=== Aim of the exercise ===
Find every line in the records below that holds the word "Gowns", and copy each one.

=== Data provided ===
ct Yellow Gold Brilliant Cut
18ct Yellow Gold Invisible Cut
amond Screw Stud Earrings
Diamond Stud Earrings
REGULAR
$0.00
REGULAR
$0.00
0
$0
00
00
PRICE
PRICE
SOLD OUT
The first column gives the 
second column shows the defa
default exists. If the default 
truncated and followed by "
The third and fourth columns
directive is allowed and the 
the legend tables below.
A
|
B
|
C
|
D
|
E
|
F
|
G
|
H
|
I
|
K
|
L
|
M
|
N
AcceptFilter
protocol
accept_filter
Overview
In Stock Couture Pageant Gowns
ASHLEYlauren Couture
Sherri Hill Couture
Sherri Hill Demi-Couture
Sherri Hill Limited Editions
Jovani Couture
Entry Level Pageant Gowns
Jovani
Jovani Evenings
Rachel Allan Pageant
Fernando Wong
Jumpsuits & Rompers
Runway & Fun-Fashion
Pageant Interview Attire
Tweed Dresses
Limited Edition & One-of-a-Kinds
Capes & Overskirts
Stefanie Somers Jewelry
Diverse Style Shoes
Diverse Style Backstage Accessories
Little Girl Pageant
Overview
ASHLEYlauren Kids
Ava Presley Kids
* * *
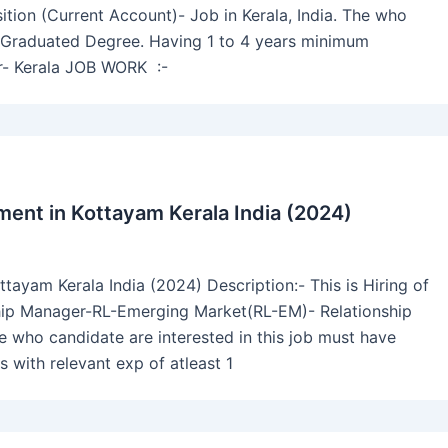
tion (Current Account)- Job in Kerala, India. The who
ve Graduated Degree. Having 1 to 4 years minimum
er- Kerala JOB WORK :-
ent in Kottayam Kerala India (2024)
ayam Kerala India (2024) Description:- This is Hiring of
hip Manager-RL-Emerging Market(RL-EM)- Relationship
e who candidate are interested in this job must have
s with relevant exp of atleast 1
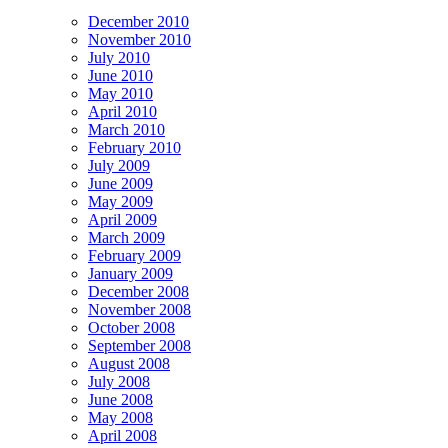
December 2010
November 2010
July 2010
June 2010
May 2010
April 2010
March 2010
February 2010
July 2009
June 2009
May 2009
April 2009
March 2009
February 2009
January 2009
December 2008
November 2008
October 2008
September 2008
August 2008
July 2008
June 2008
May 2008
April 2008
==
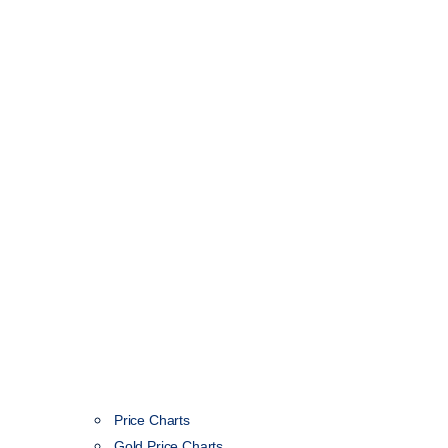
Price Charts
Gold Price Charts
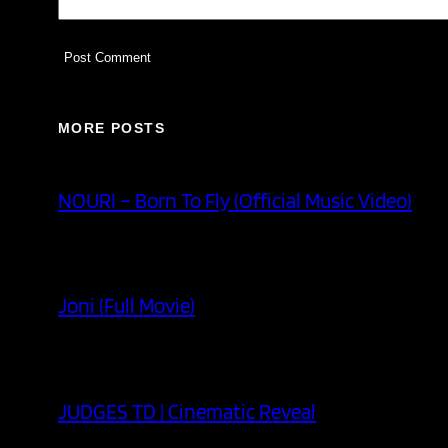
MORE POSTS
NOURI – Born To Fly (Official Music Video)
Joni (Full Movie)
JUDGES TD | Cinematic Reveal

=== Task solution ===
In Stock Couture Pageant Gowns
Entry Level Pageant Gowns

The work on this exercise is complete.